EU Parliament Rejects Commission’s ETS Revamp Plan
Disagreement coalesced around a vote on revising the EU’s s Emissions Trading Scheme (ETS) for energy intensive industries. The European Commission had sought changes as part of plans to adapt its Fit for 55 energy and climate package and to ease the transition away from Russian fossil fuels.
To finance the estimated €200-300 billion cost of replacing Russian energy and accommodate a temporary rise in emissions of greenhouse gases from extended fossil fuel use, the Commission has proposed issuing additional CO2 certificates. Ecology groups reject the extensions on grounds that this could make it cheaper to burn fossil fuels.
Under the proposed revamp, the EU’S trading scheme would for the first time cover emissions from road transport and buildings but exempt private buildings and private transport until 2029.
The session clearly rejected the Commission’s draft, with 340 voting against and 265 in favor of it, along with 34 abstentions. Without a majority, the revamp was remanded to the parliament’s Environment committee – which had approved it earlier by a slender but adequate margin – for reworking.
Rejection of the ETS extension also torpedoed efforts to vote on two other key projects, the Social Climate Fund, which would be partially financed by revenues obtained from selling ETS permits, and the Carbon Border Adjustment Mechanism (CBAM), which is a tax on “dirty” imported fuels entering the single market.
As the parliament considered the three topics too closely intertwined to be voted on separately, all three will be put to a vote again after emerging from committee.
Political factions blamed each other for the breakdown, with conservative and industry-friendly MEPs accusing social and green MEPs, who thought the EU’s proposals plans did not go far enough, of colluding with far-right factions opposed to any form of climate control.
Left-of-center groupings faulted the other side for “caving in” to fossil fuel interests in rejecting their proposals for emissions cuts higher than those the Commission had sought.

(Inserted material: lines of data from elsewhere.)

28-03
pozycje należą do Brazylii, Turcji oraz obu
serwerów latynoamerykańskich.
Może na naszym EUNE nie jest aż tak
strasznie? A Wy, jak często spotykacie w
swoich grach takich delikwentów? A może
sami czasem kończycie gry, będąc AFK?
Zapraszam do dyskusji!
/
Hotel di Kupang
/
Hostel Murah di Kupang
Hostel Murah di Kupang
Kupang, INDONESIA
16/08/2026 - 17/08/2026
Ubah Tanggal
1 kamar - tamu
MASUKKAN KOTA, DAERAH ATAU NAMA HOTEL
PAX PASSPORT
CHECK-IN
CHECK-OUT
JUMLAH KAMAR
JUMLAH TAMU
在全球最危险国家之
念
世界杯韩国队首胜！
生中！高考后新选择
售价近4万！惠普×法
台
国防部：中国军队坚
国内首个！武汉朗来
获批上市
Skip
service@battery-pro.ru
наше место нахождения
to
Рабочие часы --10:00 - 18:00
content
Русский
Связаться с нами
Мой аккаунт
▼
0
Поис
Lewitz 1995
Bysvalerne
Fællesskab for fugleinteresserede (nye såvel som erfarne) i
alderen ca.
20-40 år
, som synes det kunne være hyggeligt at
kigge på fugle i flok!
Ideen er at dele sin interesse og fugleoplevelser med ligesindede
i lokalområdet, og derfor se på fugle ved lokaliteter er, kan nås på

Ahead of the vote, the German chemical industry association VCI criticized some of the Commission’s plans as burdensome, in particular the higher price for emissions certificates that would be triggered by the market stability reserve. The association’s general manager, Wolfgang Große Entrup, said also that the Carbon Border Adjustment Mechanism does nothing to help German chemical producers and also could lead to trade disputes.